Kainya (born 19 September 1978), known as Lord Kenya, is a former Ghanaian Hiplife artist who is currently an Evangelist. He is best known for his hits such as "Enyom No" and "Medo."

About
Lord Kenya was born to an Nzema father from Senzire and an Asante mother from Fumesua in Kumasi both in Ghana. He earned the name Lord Kenya.

Education
He began his primary education at Central International School and had his Secondary education at Anglican Senior High School, Kumasi in the Ashanti Region and Nkwatia Secondary School in the Eastern Region of Ghana. He then did his sixth form at the Mpraeso Secondary School in the Eastern Region of Ghana.
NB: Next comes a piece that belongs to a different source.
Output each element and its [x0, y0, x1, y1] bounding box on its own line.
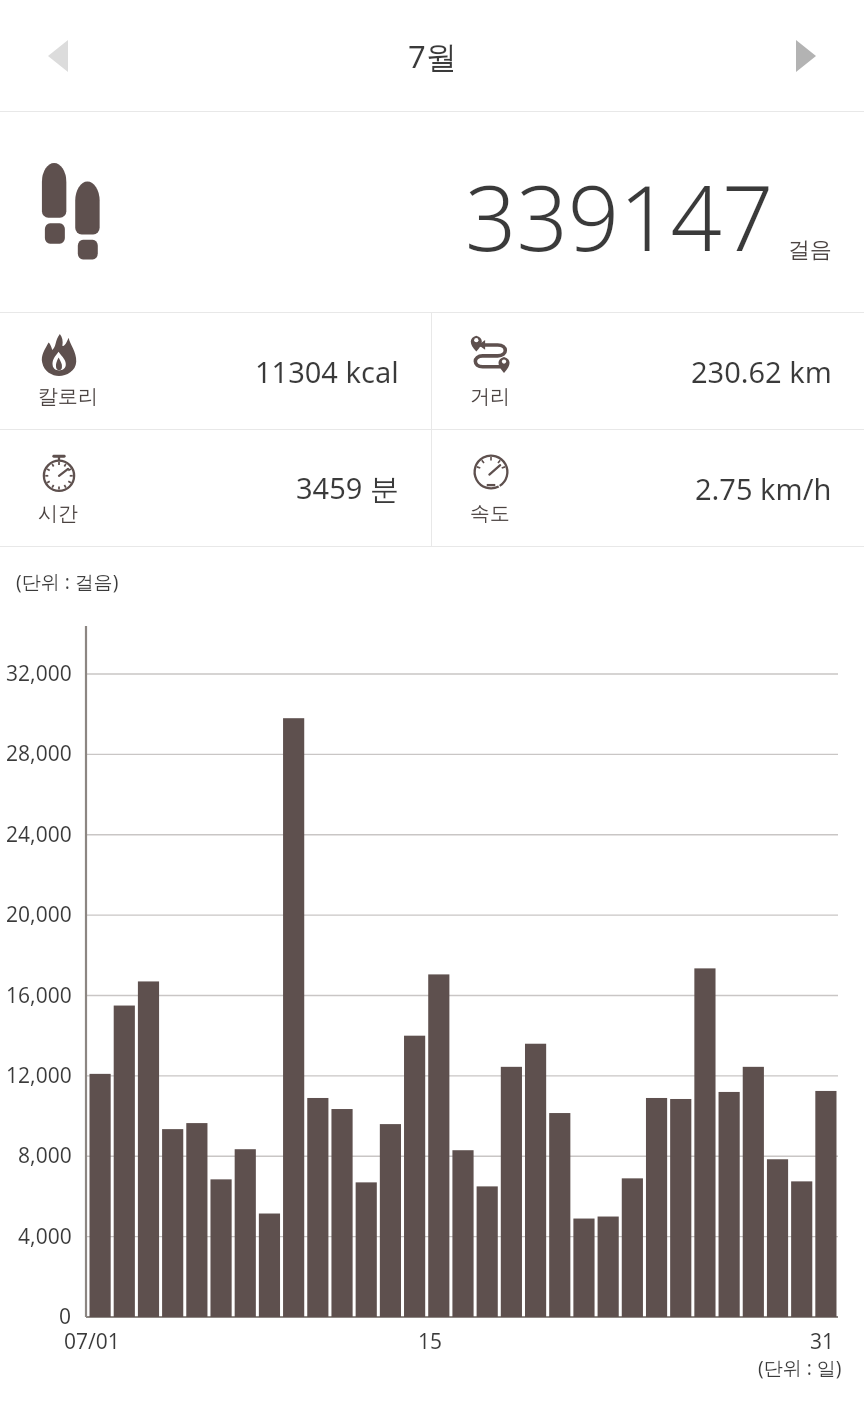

At the Kumasi Anglican Senior High School, he was the 400m and 110m hurdles top athlete.

Career
Lord Kenya desired to become a professional musician began at age 17, although he was familiarized with music right after birth. His parents desire was for him to practice law but a performance at his father's birthday party made them appreciate his talent. He joined Slip Music in 1998 and released his debut album Sika Card which instantly became one of the nations hits. He has seven albums to his credit; these are: Sika Card, Sika Baa, Yeesom Sika (which topped charts in Ghana), Sika Mpo Fane Ho, Akasieni, Born Again and God Dey.

Awards
Lord Kenya was nominated as the Artist of the Year while the title track of his second album Sika Baa also nominated as Rap Music of the Year at the first Ghana Music Awards. Winner of the Hiplife Album of the Year at the Ghana Music Award 2001, Best Ghanaian Rap Music Award at the Anansekrom Festival in Canada 2000, as well as a string of nominations elsewhere.

Conversion and Ministry 
He had an encounter with the Holy Spirit on 28 October 2010 and has not looked back ever since. He is the leader of the Face of Grace Covenant Temple at Ahodwo in Kumasi. He launched his Gospel album 'Christlife' in 2011. He has given up the rights to his hiplife albums and has no interest in their royalties. The switch was not easy in the beginning, especially with his financial status but he was happy with his new life because it would save his soul.